Now that the Karnataka government, persistently prodded by the Centre, has stated its decision to amend the APMC Act, not withstanding strident and shrill protests from all strands of society, it has become necessary to analyse as to what these amendments entail various stake holders.
The APMC Act was brought into force in 1966 to bring order and discipline to the chaotic agri produce marketing sector, where the farmer had become an object of exploitation at the hands of middlemen and traders. It stipulated farmers to sell their produce in the APMC markets, clearly prohibiting transactions outside.
The amendments proposed by the government include promoting establishment of private/co-operative agri produce markets, including farms’ groups, and promoting public private partnership in establishing markets and in infrastructure creation; allowing direct selling.
Both the Union and state governments claim that this has been designed to redefine relations between farmers, marketers and consumers and to help the ailing agro sector with investment and technology.
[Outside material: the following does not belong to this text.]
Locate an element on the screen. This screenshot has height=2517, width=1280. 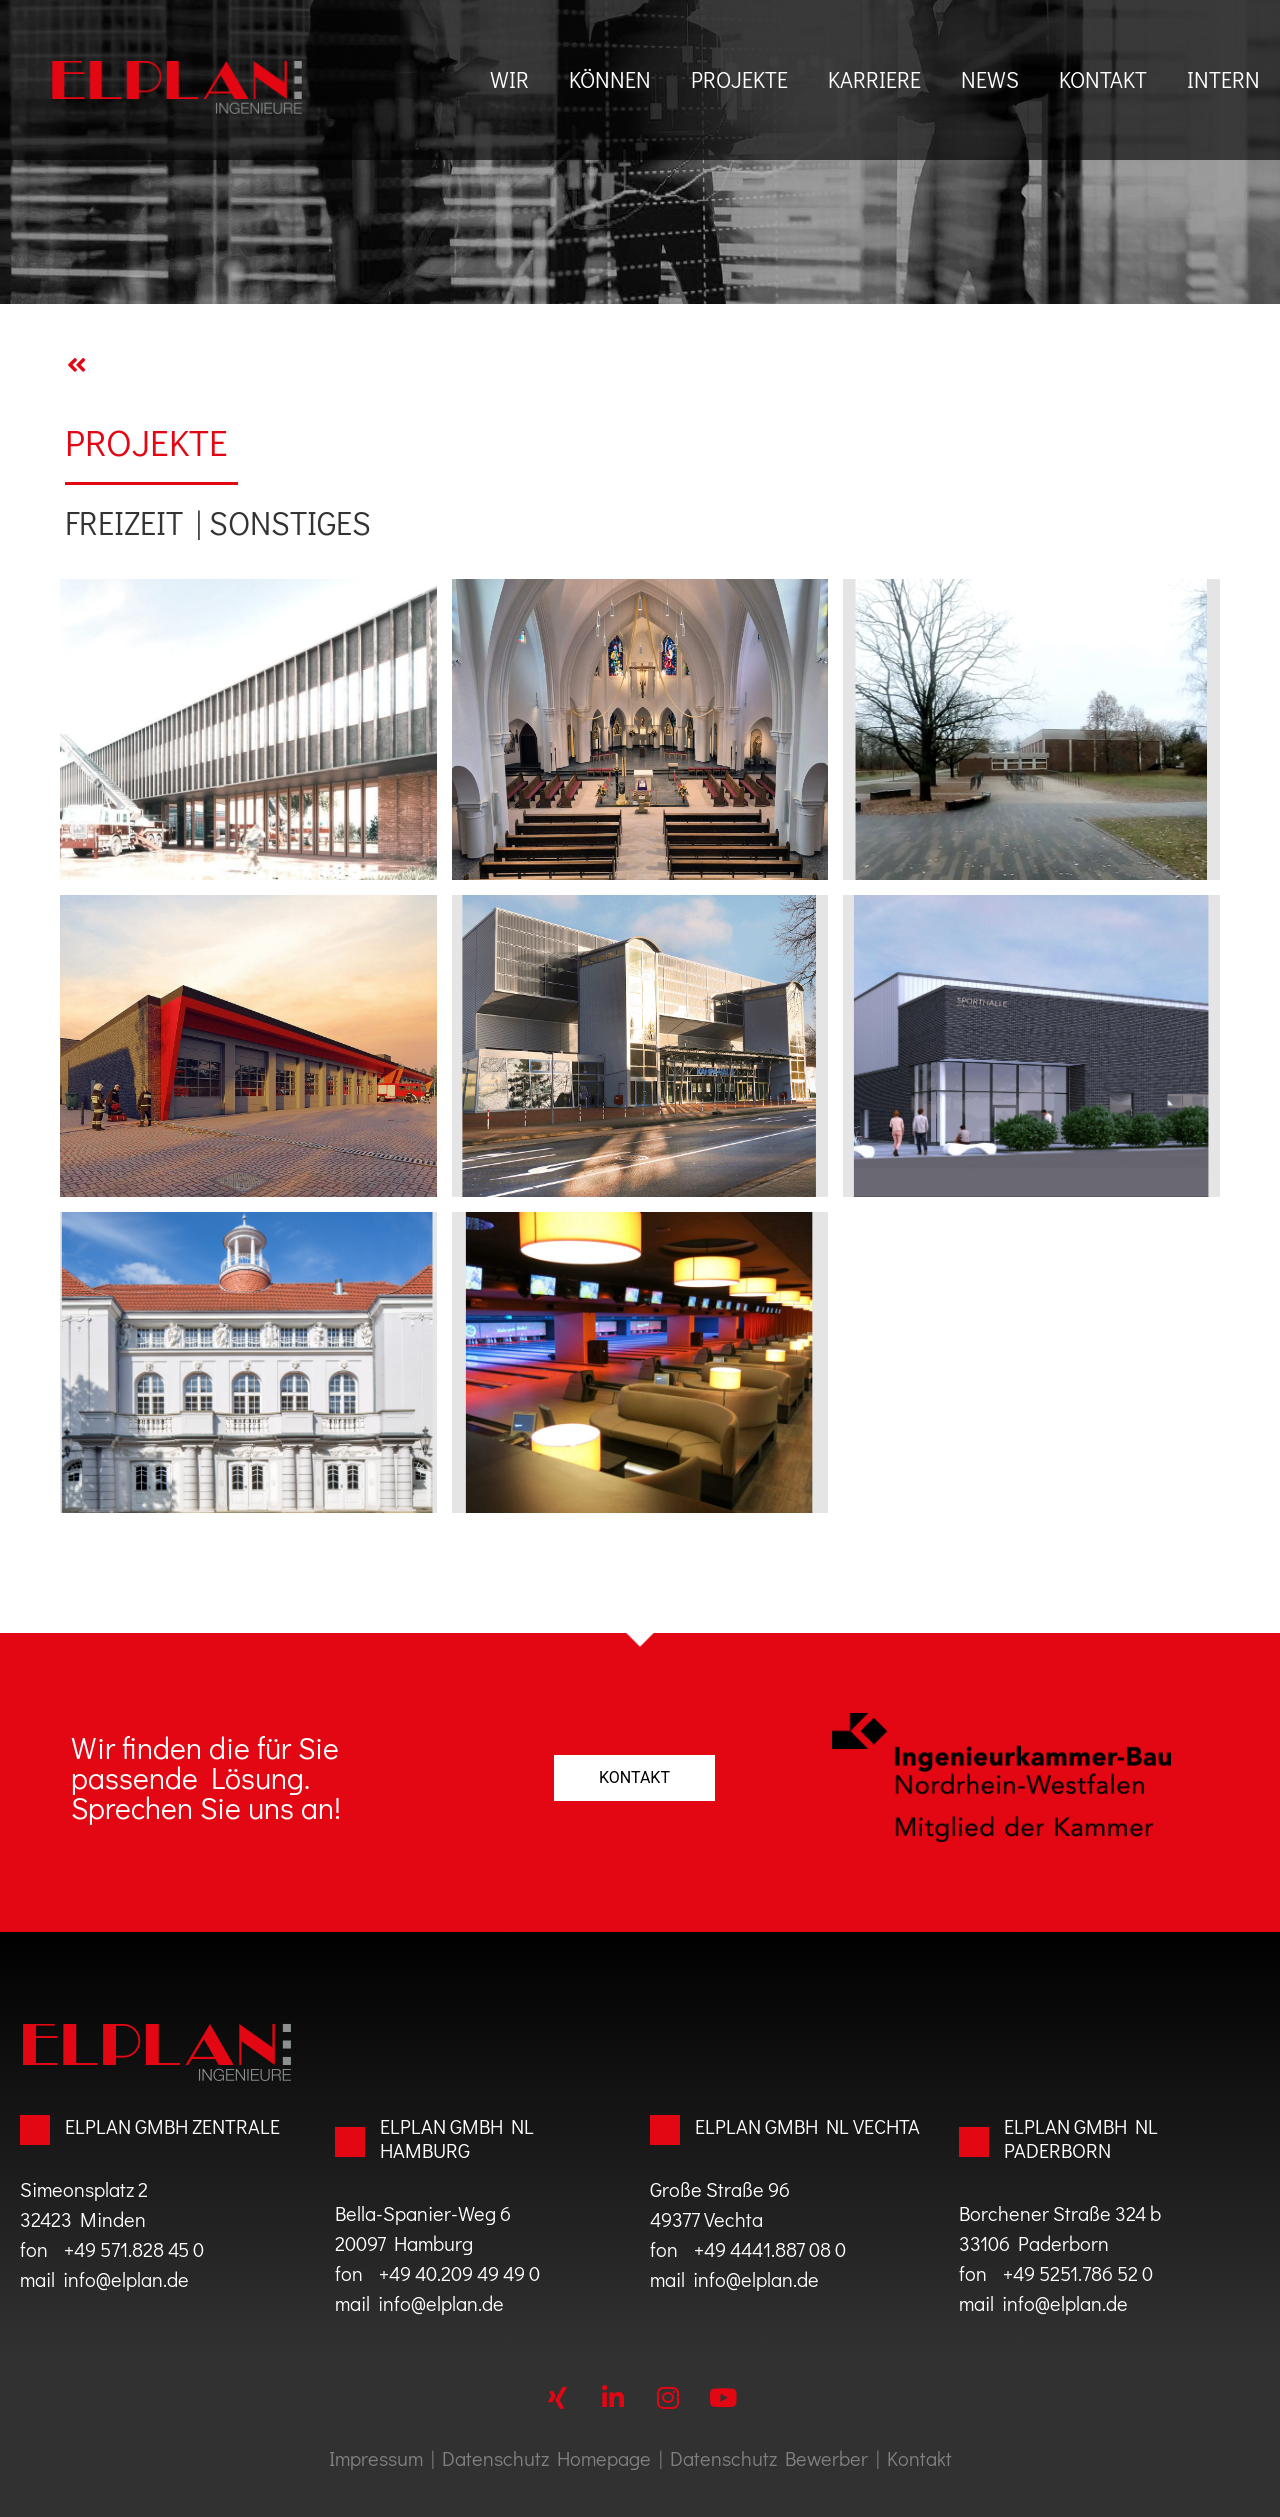 können is located at coordinates (610, 79).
But, two provisions are causing tremendous consternation in the trading community. Provision for direct selling and contract farming — the system in which agro processing or trading entities enter into contract with farmers to produce a specified quantity and quality of an agricultural commodity.
For the cash starved governments, making provision of agri-services for the large number of unorganised farmers is difficult. Hence contract farming, which provides market linkages in ways which do not burden the public treasury, is most welcome.
But, one of the most serious concerns is the possibility of the shift towards export oriented cash crops from the staple crops that would seriously undermine the nation’s food security. This would also favour agro MNCs from the US and loss of freedom for the farmer, who was caring for the needs of his cattle and his people, but will have to depend fully on the contractor.
There is the possibility of “reverse tenancy” — giant corporations will take over lands of farmers.
The experiences of contract growers in Punjab and Harayana have not been encouraging. Nearer home, cultivation of Gherkin (small cucumber) and flowers on contract farming model in Ranebennur taluk of Haveri district, has not been very helpful to farmers.
With the implementation of the new legislation, the neighbourhood retailer, the lower middle class trader getting decimated and becoming unemployed may come to pass.
The government must devise creative means of surmounting these problems. As Wade Rathke, organiser of ACORN, a body which is fighting to safeguard the interests of retailers, puts it, “India must take into account the bad experiences in the rest of the world and put in some regulations”.